Dynamic pricing requires understanding buyer habits during critical periods. You also need to be flexible and willing to optimize your pricing in real time.

It’s a strategy that makes your customers happy, having found the best deal to brag about. It also helps you maximize your revenue potential. Pricing experiments such as these allow many brick-and-mortar businesses to survive rapidly evolving market preferences.

So, to recap:

  • Value-based pricing requires great branding to communicate the value of your features.
  • Competitive pricing moves fast. It’s a game of checkers instead of chess. It’s focused on stealing customers, acquiring customers, and always offering the best deal.
  • Price skimming relies on a community of early adopters who look at a high price tag as a status symbol.
  • Cost-plus pricing is like DIY for early entrepreneurs. It gets you going, it keeps you in business, makes sure you profit, but might become too simple when more sophisticated inputs and variables become part of the production.
  • Penetration pricing wants to steal the conversation. It wants to become the go-to product overnight. And it competes by going so low that other competitors can’t offer that price while still sustaining their business and company goals. 
  • Dynamic pricing bases your pricing around external factors like demand and seasonality.

You have to ask yourself: What’s special about our product? How much do our customers believe in what we’re building/what we’ve built? And do we want a quick win or a win that starts slow and explodes to astronomical heights later on?

How to A/B test your pricing the right way

So now that we’ve covered those six common price testing methods, you’re probably wondering, “Great, but how do I A/B test for that?”

We’re so glad you asked. 

Remember: A/B testing your pricing is important, but you’ve got to do it right. 

Throwing a price tag on your product or service without feedback from the market is asking for trouble. You need to gather data, confirm price points, and pay attention to market changes. 

1. Define your objectives

Before you can dig into any A/B testing of your pricing, you first need to understand what success will look like for your business—in other words, you’ve got to define and set a clear objective.

Are you looking to boost your sales? Increase customer lifetime value? Fine-tune your conversion rate? No matter what your goals may be, defining your objectives isn’t just a formality, it’s the compass that guides every decision you make during your experiments. 

That’s because your objective shapes how you’ll design your test and how you’ll interpret your results. 

Let’s use a hypothetical to illustrate the point.

Imagine you’re running an ecommerce business and conversions are good, but not great. You want to increase your conversion rate by 20% through strategic price adjustments. 

With this goal in mind, you could tailor your page variations specifically to meet this goal instead of taking a shot in the dark and hoping for the best. 

Example: If a SaaS company wants to increase the number of annual subscriptions, they might set a goal to evaluate whether offering a 15% discount on annual plans versus monthly plans significantly boosts their annual sign-ups.

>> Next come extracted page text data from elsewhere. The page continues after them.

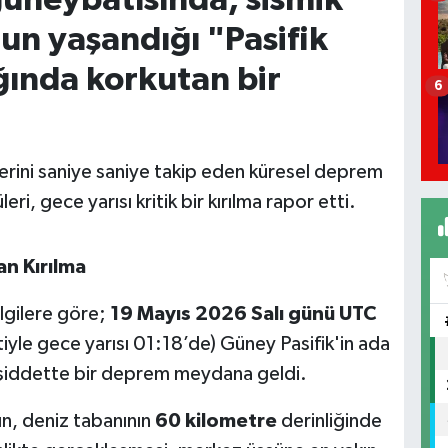
ğun yaşandığı "Pasifik
ında korkutan bir
6
erini saniye saniye takip eden küresel deprem
eri, gece yarısı kritik bir kırılma rapor etti.
an Kırılma
ilgilere göre;
19 Mayıs 2026 Salı günü UTC
iyle gece yarısı 01:18’de) Güney Pasifik'in ada
a şiddette bir deprem meydana geldi.
ın, deniz tabanının
60 kilometre
derinliğinde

2. Choose the right pricing metrics

Choosing the right metrics to measure is a bit like picking the right tools for a job: Each metric gives you a different way to evaluate the impact of your price testing efforts. 

As an example, conversion rates offer a great snapshot of how immediately appealing a price is, but they don’t necessarily give you any additional insight into how you can capture a customer’s long-term value. 

In this case, you could focus on measuring customer lifetime value (CLV) or average revenue per user (ARPU)—maybe even average order value (AOV). 

So how would these work in your testing process, then?

If you ran a variation of a page with three pricing tiers and saw a spike in your conversions but a drop in ARPU, then it might indicate that your visitors are picking your lower price tiers. There’s nothing wrong with that, but if people are only buying the lower tiers… well, your higher tiers aren’t really serving any purpose. 

This just illustrates the need for appropriate pricing metrics. You need to be able to take a more holistic perspective on the information you’re gathering to draw the right conclusions. 

Example: For an online retailer, the AOV may indicate whether a pricing change prompts customers to purchase more items per transaction. If the AOV rises with a small price reduction, it might suggest that customers are buying in bulk due to perceived value.

3. Segment your audience

Not all customers are created equal—well, they are, but they’re not all necessarily all your ideal customers. 

That’s where audience segmentation comes into play. 

Audience segmentation is the process of identifying different groups within your customer base and showcasing messages and offers targeted to each one. 

Segmenting your audience lets you understand how different groups react to how you communicate your product’s value through its price. For instance, a discount that boosts sales among younger shoppers is great, but it might not move the needle for older demographics.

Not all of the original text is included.